**Saved data entries**

_ _ _ _ _ _ _

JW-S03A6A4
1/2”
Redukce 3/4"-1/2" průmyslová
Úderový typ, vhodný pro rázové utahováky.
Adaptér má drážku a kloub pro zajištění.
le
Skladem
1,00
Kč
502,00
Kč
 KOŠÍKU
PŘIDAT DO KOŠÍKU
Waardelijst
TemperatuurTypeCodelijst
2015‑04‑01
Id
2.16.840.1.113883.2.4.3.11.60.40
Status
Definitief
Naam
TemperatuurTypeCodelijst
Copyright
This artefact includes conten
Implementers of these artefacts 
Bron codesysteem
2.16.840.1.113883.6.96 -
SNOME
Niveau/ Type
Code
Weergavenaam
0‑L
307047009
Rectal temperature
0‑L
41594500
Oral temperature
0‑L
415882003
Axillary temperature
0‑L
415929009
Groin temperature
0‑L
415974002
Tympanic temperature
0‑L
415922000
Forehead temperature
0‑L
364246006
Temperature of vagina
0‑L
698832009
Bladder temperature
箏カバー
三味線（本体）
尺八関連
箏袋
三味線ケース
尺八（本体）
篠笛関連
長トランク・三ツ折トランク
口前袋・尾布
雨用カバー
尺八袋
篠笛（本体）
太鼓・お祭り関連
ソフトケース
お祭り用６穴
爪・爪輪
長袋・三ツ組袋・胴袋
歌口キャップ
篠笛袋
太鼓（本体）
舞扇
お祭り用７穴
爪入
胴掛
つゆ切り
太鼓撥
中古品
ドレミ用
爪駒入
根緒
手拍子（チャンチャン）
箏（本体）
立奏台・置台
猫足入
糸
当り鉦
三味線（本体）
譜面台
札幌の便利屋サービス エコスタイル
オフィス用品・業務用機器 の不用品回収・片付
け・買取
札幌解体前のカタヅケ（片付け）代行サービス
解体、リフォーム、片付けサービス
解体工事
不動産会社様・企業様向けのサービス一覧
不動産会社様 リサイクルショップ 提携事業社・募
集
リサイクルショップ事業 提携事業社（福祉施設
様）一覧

_ _ _ _ _ _ _

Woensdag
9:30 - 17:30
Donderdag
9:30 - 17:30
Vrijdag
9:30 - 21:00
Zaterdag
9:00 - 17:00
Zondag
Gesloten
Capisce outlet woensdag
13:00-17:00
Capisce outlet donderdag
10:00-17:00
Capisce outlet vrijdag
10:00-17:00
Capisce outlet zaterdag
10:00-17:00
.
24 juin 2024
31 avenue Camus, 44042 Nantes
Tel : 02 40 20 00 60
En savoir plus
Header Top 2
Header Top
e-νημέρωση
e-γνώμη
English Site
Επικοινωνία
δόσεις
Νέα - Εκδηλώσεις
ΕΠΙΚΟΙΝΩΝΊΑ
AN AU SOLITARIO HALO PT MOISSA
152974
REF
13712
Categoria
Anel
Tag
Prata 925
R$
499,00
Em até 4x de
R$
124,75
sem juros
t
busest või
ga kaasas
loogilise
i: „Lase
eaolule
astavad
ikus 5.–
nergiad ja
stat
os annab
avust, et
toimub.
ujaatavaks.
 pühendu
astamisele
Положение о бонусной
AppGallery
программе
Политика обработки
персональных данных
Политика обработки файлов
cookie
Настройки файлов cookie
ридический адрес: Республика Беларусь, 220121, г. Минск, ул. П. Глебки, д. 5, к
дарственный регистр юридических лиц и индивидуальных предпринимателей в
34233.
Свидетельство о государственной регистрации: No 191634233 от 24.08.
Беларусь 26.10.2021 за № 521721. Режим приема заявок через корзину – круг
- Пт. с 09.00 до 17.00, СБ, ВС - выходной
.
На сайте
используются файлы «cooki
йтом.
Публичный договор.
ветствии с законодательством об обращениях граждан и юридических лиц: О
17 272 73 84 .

_ _ _ _ _ _ _

**What is being asked**
Go through the entries and report every line with the string "обработки".

**Reply to the exercise**
Политика обработки
Политика обработки файлов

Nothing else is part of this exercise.